Si ella tuviera fe en Dios pensaría que aquel amortiguarse la vida era un regalo del cielo. Pero como no era religiosa, atribuyó la inesperada quietud que sentía a alguno de los misterios que guarda el cerebro. A mecanismos que solo se ponen en marcha cuando circunstancias muy excepcionales los reclaman. Herramientas que traen las destrezas más sutiles, decantadas por la Humanidad a lo largo de cientos de miles de años.
-¿Sabes una cosa, hijo? Los hombres primitivos nos están ayudando a los dos. Ahora, en estos tiempos tan difíciles.
-¿Los que vivían en las cavernas?
-También los de antes. Ellos fueron aprendiendo todo de padres a hijos, a lo largo de muchísimos años.
-¿Qué es aprenderlo todo, mamá?
-Lo que es la vida, Pablo. El nacer, el vivir, el morir, el que sucedan cosas buenas y malas. Ellos lo supieron mucho antes que nosotros. Es una luz que fue pasando de hombre en hombre, de mujer en mujer… Y eso lo llevamos dentro.
-¿Todos?
-Claro. Cuando nacemos no solo nos dan un cuerpo, unos sentidos. También nos dan ese secreto.
-Lo que dices es bonito. Es como si fuéramos amigos de los hombres primitivos.
Se acostaron, durmieron abrazados. Aquella noche Pablo soñó con su padre.
“Entonces, ¿es verdad que hay hombres malos?”

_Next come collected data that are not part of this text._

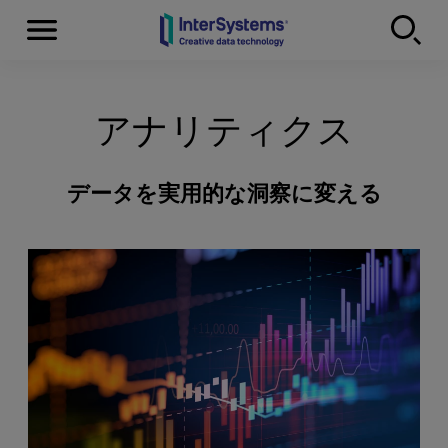
Menu
Skip to content
アナリティクス
データを実用的な洞察に変える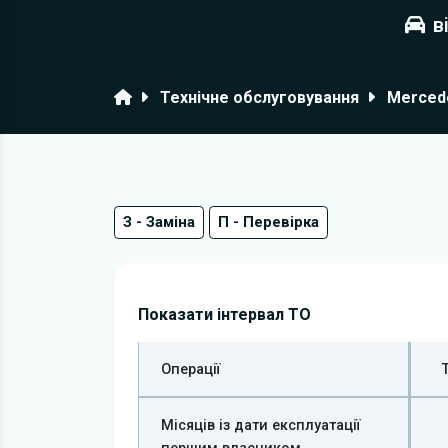
в
Головна
Технічне обслуговування
Mercede
З - Заміна
П - Перевірка
Показати інтервал ТО
Операції
Місяців із дати експлуатації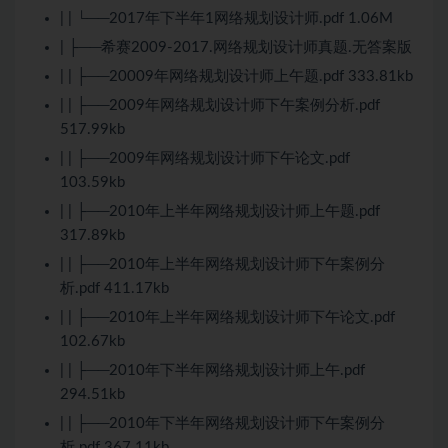
| | └──2017年下半年1网络规划设计师.pdf 1.06M
| ├──希赛2009-2017.网络规划设计师真题.无答案版
| | ├──20009年网络规划设计师上午题.pdf 333.81kb
| | ├──2009年网络规划设计师下午案例分析.pdf
517.99kb
| | ├──2009年网络规划设计师下午论文.pdf
103.59kb
| | ├──2010年上半年网络规划设计师上午题.pdf
317.89kb
| | ├──2010年上半年网络规划设计师下午案例分
析.pdf 411.17kb
| | ├──2010年上半年网络规划设计师下午论文.pdf
102.67kb
| | ├──2010年下半年网络规划设计师上午.pdf
294.51kb
| | ├──2010年下半年网络规划设计师下午案例分
析.pdf 367.11kb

“Siempre los ha habido. La vida es así aunque no debería serlo. Hay personas egoístas y crueles que lo quieren todo para ellos, o a las que les gusta hacer daño.
“¿Y esos hombres que te vigilan, papá, son malos…?”

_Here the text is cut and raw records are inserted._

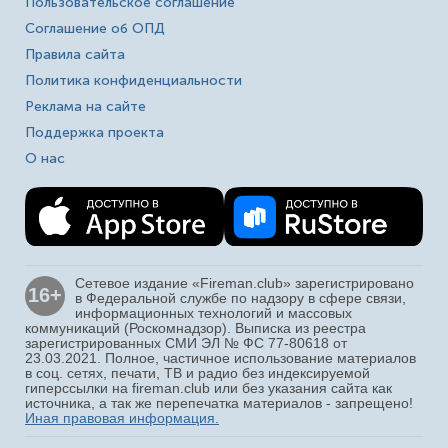
Пользовательское соглашение
Соглашение об ОПД
Правила сайта
Политика конфиденциальности
Реклама на сайте
Поддержка проекта
О нас
Сетевое издание «Fireman.club» зарегистрировано
16+
в Федеральной службе по надзору в сфере связи,
информационных технологий и массовых
коммуникаций (Роскомнадзор). Выписка из реестра
зарегистрированных СМИ ЭЛ № ФС 77-80618 от
23.03.2021. Полное, частичное использование материалов
в соц. сетях, печати, ТВ и радио без индексируемой
гиперссылки на fireman.club или без указания сайта как
источника, а так же перепечатка материалов - запрещено!
Иная правовая информация.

Se despertó asustado, llorando.
-¡Papá!
Elva López se dio la vuelta, le abrazó y le dijo:
-Papá va a venir.
-¿Cuándo?
-Dentro de un tiempo. No será muy largo, ya lo verás.
-Si no viene pronto iré a buscarlo y lo traeré. Seguro que puedo, mamá. ¿O tú crees que no?
-Lo que importa es que vas siendo un hombre. Lo demuestras en todo y yo estoy muy contenta.
-Soy un soldado, no soy un niño. Yo no lloro, yo mato.
Elva López sonrió.
-No debes decir esas cosas.
-Hay que matar a los hombres que se lo merecen, mamá.
-Nadie merece morir. Ni siquiera quienes han hecho mucho mal.
-Eso lo dices porque eres buena, mamá, pero no tienes razón.